(Beginning of Input)

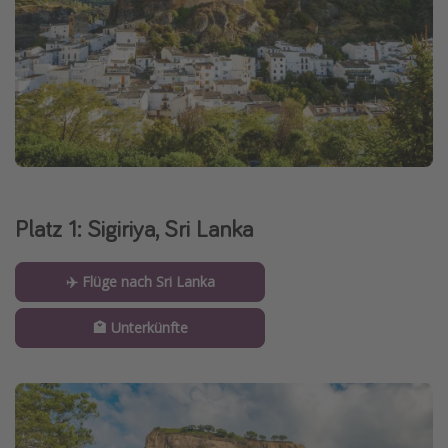
Platz 1: Sigiriya, Sri Lanka
✈️ Flüge nach Sri Lanka
🏩 Unterkünfte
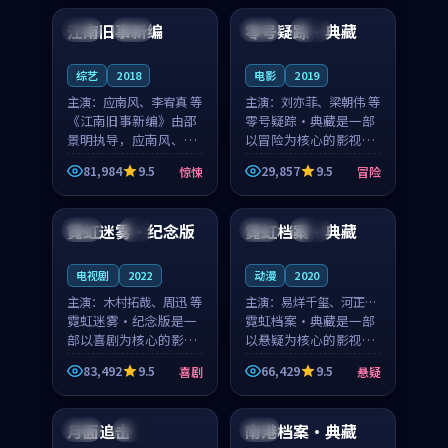
合作演出，影片在情感
纠葛，爱情元素贯穿始
江南旧事新编
零号疑踪·典藏
日本
院线
韩国
杜比
层次与现实质感之间
终，节奏稳健而富有张
游...
力，...
综艺
2018
电影
2019
主演：
应南风、李宥真 等
主演：
刘亦菲、梁朝伟 等
《江南旧事新编》由邵
零号疑踪·典藏是一部
景明执导，应南风、李
以冒险为核心的影视作
宥真领衔主演，是一部
品，围绕危机、反转与
81,984
9.5
29,857
9.5
惊悚
冒险
2018年上映的日本惊悚
人物成长展开，整体节
99:25
99:50
综艺。影片以邻里温情
奏紧凑，值得推荐观
为切入，呈现一段从初
看。
霓虹迷雾·纪念版
霓虹档案·典藏
英国
4K
泰国
完结
遇到告别都浸着真实
情...
电视剧
2022
动漫
2020
主演：
木村拓哉、周迅 等
主演：
易烊千玺、河正宇
霓虹迷雾·纪念版是一
等
霓虹档案·典藏是一部
部以喜剧为核心的影视
以悬疑为核心的影视作
作品，围绕危机、反转
品，围绕危机、反转与
83,492
9.5
66,429
9.5
喜剧
悬疑
与人物成长展开，整体
人物成长展开，整体节
99:23
99:31
节奏紧凑，值得推荐观
奏紧凑，值得推荐观
看。
看。
月面追击
南港档案·典藏
英国
高分
中国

(End of Input)

● Your objective:
Where does the word "Lanka" occur in the records? Return every line that holds it.

● Final answer:
Platz 1: Sigiriya, Sri Lanka
✈️ Flüge nach Sri Lanka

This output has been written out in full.